The differential equation whose solution is \[y = ax + b{e^x}:\]
a. \[(x - 1){y_2} - x{y_1} + y = 0\]
b. \[(x - 1){y_2} - x{y_1} = y\]
c. \[{x^2}{y_2} - x{y_1} + y = 0\]
d. \[{x^2}{y_2} + x{y_1} - y = 0\]

Answer 1

Hint: We can solve this type of differential equations by differentiating only. We first differentiate the equation with respect to x to eliminate the x from the first term. And then we differentiate that equation again with respect to x, this will give the value of constant b. Putting the values of a and b in the first equation will give us our needed result.

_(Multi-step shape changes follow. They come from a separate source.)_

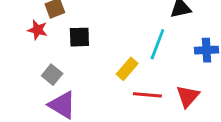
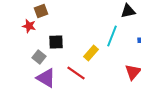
black square: (79, 37) -> (56, 42), moved
red line: (147, 95) -> (76, 73), moved, turned 30

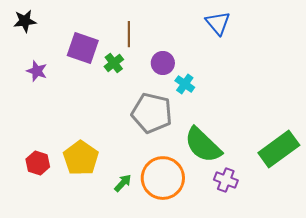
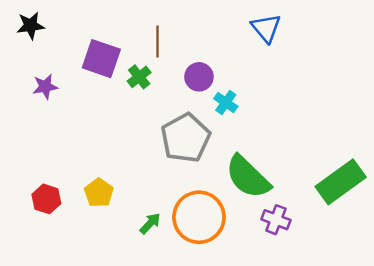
purple star: (37, 71) -> (45, 87), turned -30
gray pentagon: (152, 113) -> (186, 138), turned 30
yellow pentagon: (81, 158) -> (99, 193), size x0.7

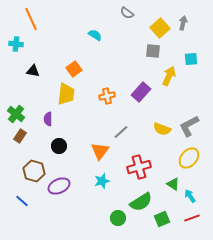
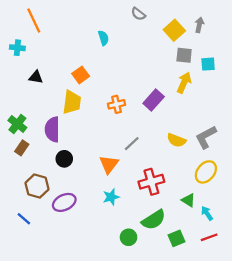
cyan semicircle: (95, 35) -> (103, 38), turned 40
gray square: (153, 51) -> (184, 55), moved
purple semicircle: (48, 119) -> (52, 129), size x1.6

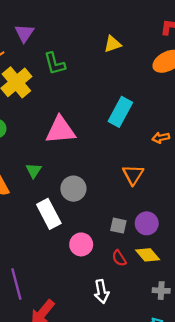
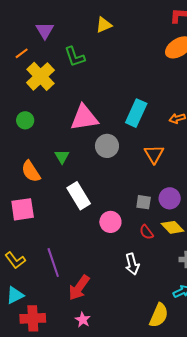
yellow triangle: (112, 44) -> (104, 25), moved
cyan rectangle: (120, 112) -> (136, 113), moved
gray circle: (73, 189) -> (107, 146), moved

Complete step-by-step answer:
\[y = ax + b{e^x}\]…….(i)
Differentiating with respect to x we get,
 \[ \Rightarrow \]\[{y_1} = a + b{e^x}\] where, \[{y_1} = \dfrac{{dy}}{{dx}}\] ……….(ii)
Again, Differentiating with respect to x we get,
 \[ \Rightarrow \] \[{y_2} = b{e^x}\] where, \[{y_2} = \dfrac{{{d^2}y}}{{d{x^2}}}\]
Then,
\[ \Rightarrow \] \[b = {y_2}{e^{ - x}}\]
Substituting the value of b in equation (ii), we get,
\[ \Rightarrow \] \[{y_1} = a + {y_2}{e^{ - x}}.{e^x}\]
On simplification we get,
 \[ \Rightarrow {y_1} = a + {y_2}\]
 \[ \Rightarrow a = {y_1} - {y_2}\]
Again, putting the value of a and b in equation (i), we get,
 \[y = ({y_1} - {y_2})x + {y_2}{e^{ - x}}.{e^x}\]
On simplification we get,
 \[ \Rightarrow y = x{y_1} - x{y_2} + {y_2}\]
On taking \[{y_2}\] common from last two terms we get,
 \[ \Rightarrow y = x{y_1} - {y_2}(x - 1)\]
On rearranging we get,
 \[ \Rightarrow (x - 1){y_2} - x{y_1} + y = 0\]
So, we have our answer as option a, \[(x - 1){y_2} - x{y_1} + y = 0\]

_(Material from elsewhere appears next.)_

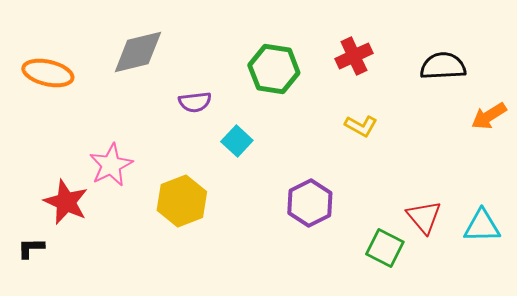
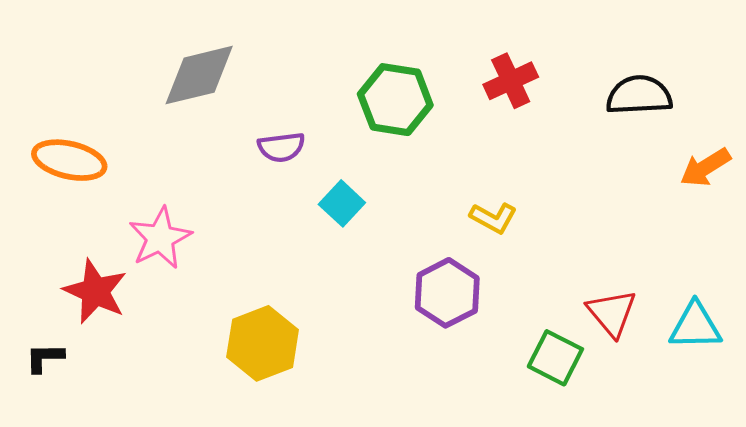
orange ellipse: (48, 73) -> (69, 160), moved
yellow L-shape: (361, 126) -> (493, 218), moved
yellow hexagon: (182, 201) -> (263, 343), moved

Note: In this type of problems the target of the problem is to find the values of distinct constants a and b. Then putting the values of a and b into our given equation will give us our desired result.
Basically we can say that we are eliminating the constants to get a differential equation.